The Untimely End of Jimmy the Saint

For many years because of my ability to get lost at anytime while driving (to include backing out of the garage), I thought road rallies were a sport tailor-made for me. For the purists, I have no idea if it's really sport (and don't care). I love the idea that bowling is a sport, not because I like to drink beer, but because I adore the rainbow brite footwear collection (and who cares what color your socks are!). I just realized the Red Sox must be all bowlers (never heard of Rally Beer, probably a micro-brew). I always thought baseball players were golfers.

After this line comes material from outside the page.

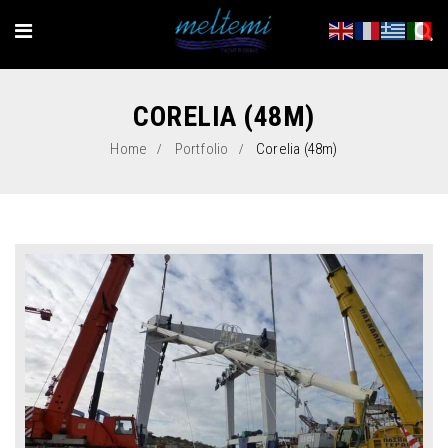
CORELIA (48M)
Home
Portfolio
Corelia (48m)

I mention racing cars because of the death Sunday of IndyCar driver Dan Wheldon. There are some suggesting it will impact his sport the way Dale Earnhardt's death affected NASCAR. I don't pretend to know because neither is a sport I follow. Ditto for all the variations and permutations, to include sprint karts, motorcycles and pickup trucks (there's just something a little too stereotypical about pickup races in my mind. I'm the very bigot I mock.).

Wheldon was very successful and was well-liked by his peers, friends and competitors alike. By all accounts he loved what he did for a living-how many of us can say that-and he was a bright enough man to both understand and accept the risks and dangers his employment could produce. It's reasonable, to my way of thinking, to believe his family never fully reconciled themselves to every aspect of his profession and now, of course, never will.

As I said, I don't follow the sport(s) and have watched in my life of nearly six decades probably less than 90 seconds of footage on any of these. We have Speed on our cable TV line-up because, like the photos in the high end furnishings store, it came with the frame-I don't know its channel, though I imagine clicking on the TV program guide and reading "7-11. Racing from Hooterville. Four hours of left turns interrupted by pit stops. 12-4 PM. Marseilles Grand Prix. Hooterville with French sub-titles." I'm being very unkind (and you are not surprised). I recognize there's more to this than that; there are tire changes, lots and lots of tire changes.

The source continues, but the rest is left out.